During his brief stint with the Davis sextet, Bill Evans’s playing reached a new peak, and it continued to evolve in his ensuing trio work. Together with bassist Scott LaFaro and drummer Paul Motian, Evans achieved a degree of interaction and heightened sensitivity rarely heard in the jazz world, and created a body of work that would prove to be vastly influential during the coming decades. Only twenty-three years old at the time he joined Evans, LaFaro had already performed on both coasts with musicians as diverse as Sonny Rollins, Chet Baker, Thelonious Monk, and Benny Goodman. But with the Evans trio, LaFaro took far greater chances, departing markedly from traditional walking lines, instead offering countermelodies and guitar-like phrases. His sense of time was freer, less tied to the ground beat, than any jazz bassist had previously attempted. In this regard, he was ably assisted by drummer Motian, whose subtle percussion work—especially his brush and cymbal playing— added color and texture to the music as much as it did rhythmic drive. For this band, the underlying pulse was implied rather than stated. Evans referred to this approach as the “internalized beat.” It is not going too far to see this short-lived trio as redefining the nature of the jazz rhythm section. Almost all the great piano-bass-drums units of later years—perhaps most notably the exceptional Herbie Hancock–Ron Carter–Tony Williams combination that powered Miles’s mid-1960s band—would, in some measure, draw on the innovations of this seminal trio.
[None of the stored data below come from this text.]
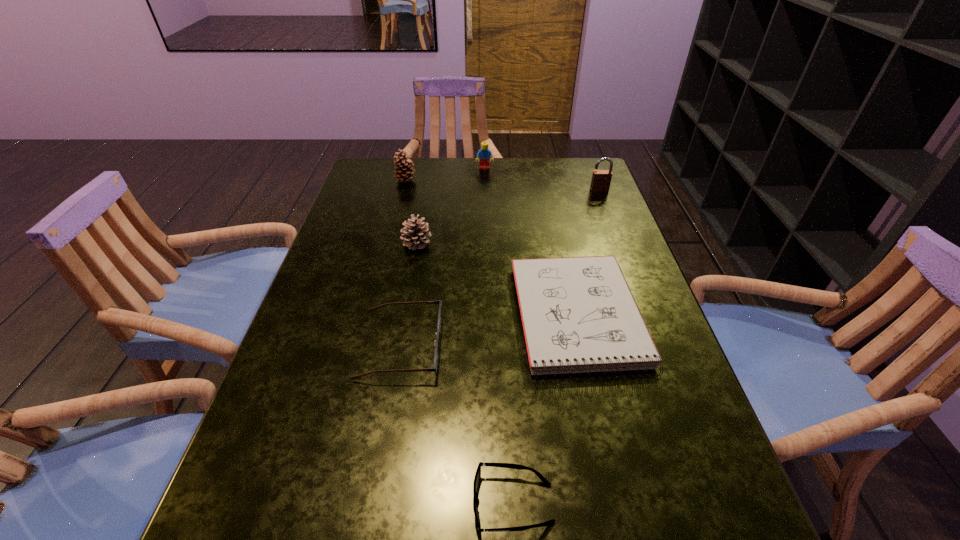 This screenshot has height=540, width=960. Identify the location of vacant space located on the front-facing side of the third farthest object. (631, 273).

This screenshot has height=540, width=960. What are the coordinates of `free region located 0.290m on the right of the sixth nearest object` in the screenshot? It's located at (508, 180).

At what (x,y) coordinates should I click in order to perform the action: click on vacant space located on the face of the Lego. Please return your answer as a coordinate pair (x, y). Looking at the image, I should click on (485, 179).

At what (x,y) coordinates should I click in order to perform the action: click on vacant area located 0.310m on the front of the fourth farthest object. Please return your answer as a coordinate pair (x, y). Looking at the image, I should click on (398, 349).

At what (x,y) coordinates should I click in order to perform the action: click on free space located 0.120m on the front-facing side of the spectacles. Please return your answer as a coordinate pair (x, y). This screenshot has width=960, height=540. Looking at the image, I should click on (499, 345).

I want to click on vacant space positioned 0.250m on the front of the notepad, so click(625, 534).

What are the coordinates of `vacant space situated on the front-facing side of the nearest object` in the screenshot? It's located at (309, 503).

Identify the location of free space located on the front-facing side of the nearest object. Image resolution: width=960 pixels, height=540 pixels. (348, 503).

Identify the location of vacant space located on the front-facing side of the nearest object. (375, 503).

The height and width of the screenshot is (540, 960). What are the coordinates of `padlock present at the far edge` in the screenshot? It's located at (601, 179). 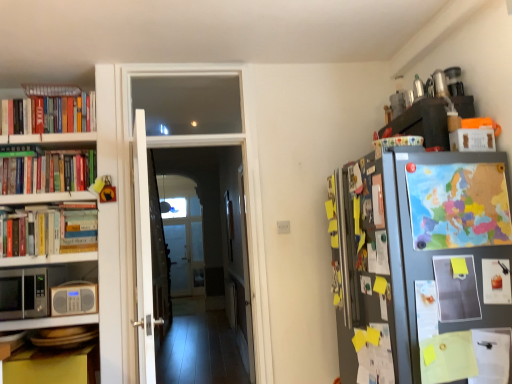 I want to click on free region under hardcover books at left, the 4th book viewed from the right (from a real-world perspective), so click(x=42, y=188). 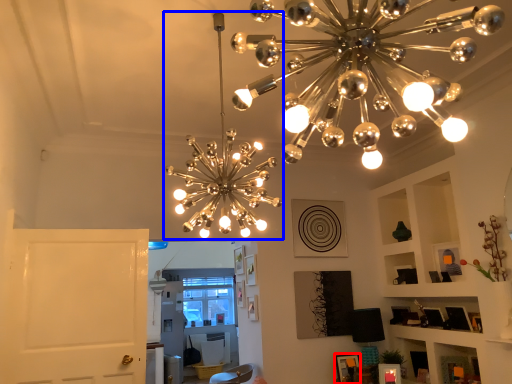 Question: Which point is further to the camera, picture frame (highlighted by a red box) or lamp (highlighted by a blue box)?

Choices:
 (A) picture frame
 (B) lamp

Answer: (A) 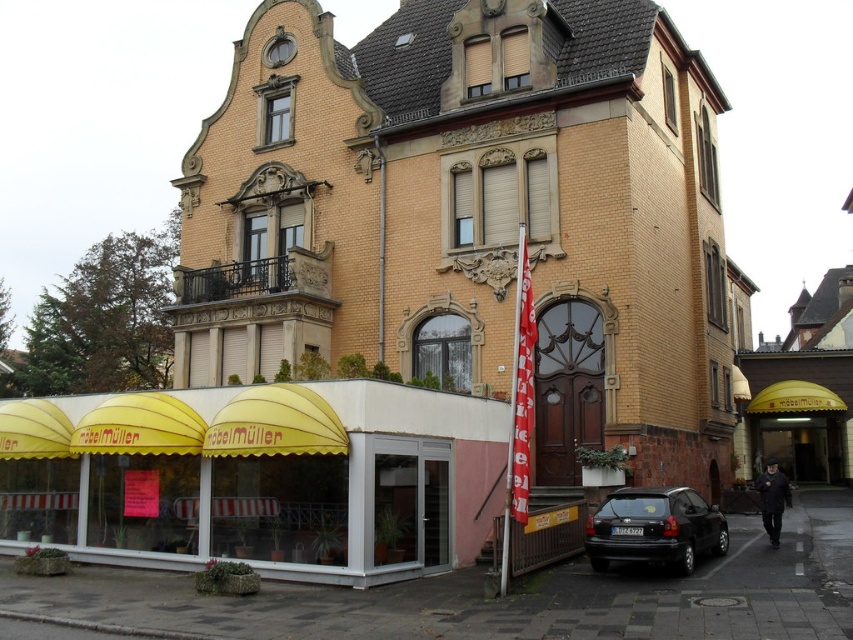 Question: Can you confirm if yellow fabric awning at lower left is positioned to the left of yellow fabric canopy at center?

Studio recordings from December 1959 and February 1961 showcased the band’s progress in breaking free from bop-era clichés in an attempt to create a more purified style of trio music. The trio’s follow-up recording—which would also prove to be its last—finds these hints of greatness coalescing into a full-fledged mastery. On June 25, 1961, Evans’s record company taped the trio’s performance at New York’s Village Vanguard. The two dozen selections recorded that day achieve a telepathic level of group interplay, one in which the line between soloist and accompanist— isolated and distinct in the swing and bop idioms—often blurs and at times totally disappears. The piano work, the bass line, the percussion part weave together in a marvelous, continuous conversation. Such a description might make it seem that the music is busy, filled with content. Nothing could be further from the truth. The marvel was how this music could say so much while leaving so much unsaid. One would struggle to find a jazz recording from the day with a slower tempo than “My Foolish Heart,” yet the performance never lags; indeed, it could serve as a textbook case in how to use space and silence to accentuate the forward momentum of jazz music. Other tracks are equally exemplary: the intimate dialogue between the bass and piano on “Some Other Time”; the shimmering percussion work on “My Man’s Gone Now,” supporting Evans’s poignant solo; the probing across-the-bar-lines phrasing on “Gloria’s Step” and “All of You”; the pristine beauty of “Waltz for Debby” and “Alice in Wonderland”; the avant-garde deconstruction of “Milestones.” A band might rightly be willing to rest its reputation on the basis of a single day’s worth of work when it was a day such as the one the Evans trio enjoyed at the Village Vanguard; alas, as it turned out, that would perforce be the case. Eleven days later, LaFaro died in a car accident. He was only twenty-five years old.